第1話:ステータス・オープン(失笑)
鼻を突くのは、発酵した生ゴミと埃が混ざり合った、お世辞にも芳しいとは言えない悪臭だった。
背中に伝わるのは、ゴツゴツとした石畳の硬く、冷たい不快感。俺は重い瞼をゆっくりと持ち上げた。
「……ここ、は?」
視界に飛び込んできたのは、煤けたレンガ造りの壁と、どんよりとした空を細長く切り取った路地裏の景色だった。
普通ならパニックになるところだろう。
だが、俺の心臓は期待にドクドクと跳ね上がっていた。
(間違いない。この感覚、この導入……俺は、選ばれたんだ!)
昨晩まで、俺は自室で『俺ツェェェ』系のラノベを読み耽っていた。気づけば寝落ちして、目が覚めたらこれだ。
女神との面談をスキップしたのは、おそらく俺の適性が高すぎて、今さら説明など不要だと判断されたからに違いない。
「……ふっ、ふふふ。きた、きたぞ……!」
自然と口角が吊り上がる。
まずは現状把握だ。いや、その前にやるべきことは決まっている。ラノベ読者なら義務教育レベルで知っている、あの儀式だ。

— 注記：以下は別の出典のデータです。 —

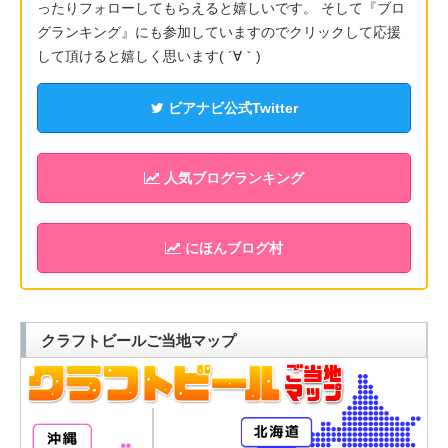
ったりフォローしてもらえると嬉しいです。 そして『ブロ
グランキング』にも参加していますのでクリックして応援
して頂けると嬉しく思います( ´∀｀)
ビアナビ公式Twitter
人気ブログランキング
にほんブログ村
クラフトビールご当地マップ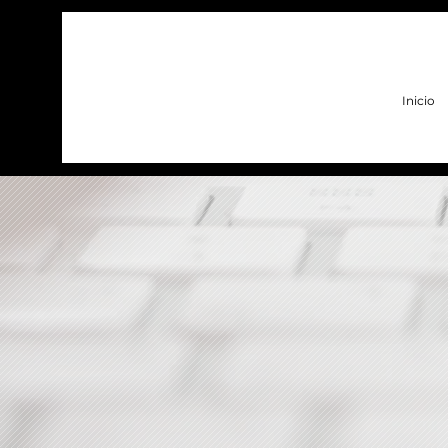
Inicio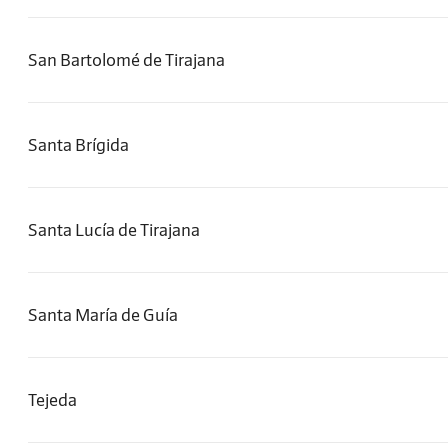
San Bartolomé de Tirajana
Santa Brígida
Santa Lucía de Tirajana
Santa María de Guía
Tejeda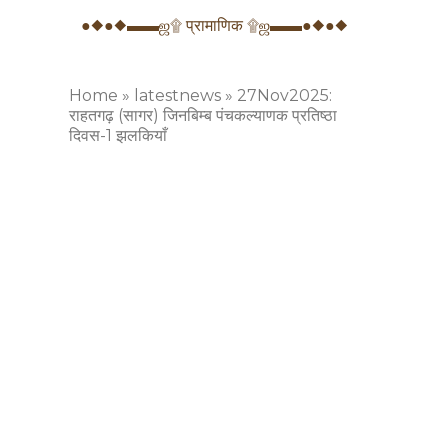
●◆●◆▬▬ஜ۩ प्रामाणिक ۩ஜ▬▬●◆●◆
Home
»
latestnews
»
27Nov2025:
राहतगढ़ (सागर) जिनबिम्ब पंचकल्याणक प्रतिष्ठा
दिवस-1 झलकियाँ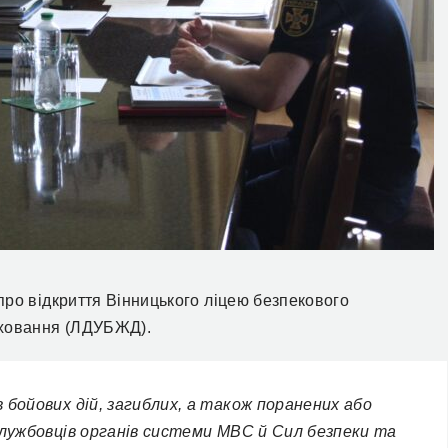
ро відкриття Вінницького ліцею безпекового
иховання (ЛДУБЖД).
 бойових дій, загиблих, а також поранених або
ослужбовців органів системи МВС й Сил безпеки та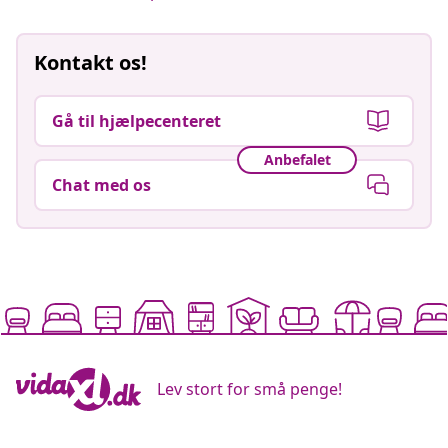
Kontakt os!
Gå til hjælpecenteret
Anbefalet
Chat med os
Lev stort for små penge!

「よし。まずは職業の確認と、スキルの割り振りといこうか……」
周囲に人がいないことを確認し、俺は意気揚々と右手を斜め前に突き出した。
脳裏に浮かべるのは、半透明でスタイリッシュなホログラム画面だ。
「――ステータス、オープン!」
静寂。
風が吹き抜け、ゴミ溜めから紙クズがカサリと音を立てる。
俺の目の前には、ただの「薄暗く濁った空気」が広がっているだけだった。
「……あ、あれ? 感度が悪いのか? それとも音声入力じゃなくて意識だけでいいのか?」
もう一度。今度はより強く念じながら、空中でスワイプ動作を繰り返す。
右にシュッ、左にシュッ。指先を虚空で必死に動かし、見えない画面を無理やり引きずり出そうとする。
「メニュー! ジョブ表示! おい、出てこいよ! 『勇者』や『無限魔力』って文字が刻まれてるはずだろ!」
必死に手をフリフリ、ペタペタと動かし、ありもしない「最強」を掴もうとする俺。
その時、路地の入り口で足音が止まった。
見れば、荷物を抱えた老婆と、身なりのいい商人のような男が、引き攣った表情でこちらを凝視している。
「……おい、見ちゃいけません。関わると災いが降りかかるよ」
「あぁ……可哀想に。まだ若いのに、完全に頭がいかれちまってる。ユウシャだのムゲンマリョクだの、不気味な呪文をブツブツと……」
ヒソヒソという囁き声が、路地の壁に反響して耳に突き刺さる。
彼らの目は、まるで不衛生な害獣を見るかのように、ひどく冷ややかだった。
「……ッ」
伸ばしたままの右手が、羞恥心で激しく震え出す。
おかしい。
俺が読んできたラノベの主人公なら、今頃「勇者に選ばれて、運命的な女の子との出会い」でもしているタイミングのはずなんだ。
だが、現実には、ステータス画面なんて一枚も出ない。
そこにあるのは、異世界の住人からの「ガチでヤバい奴を見る視線」という名の、あまりにも残酷な現実だけだった。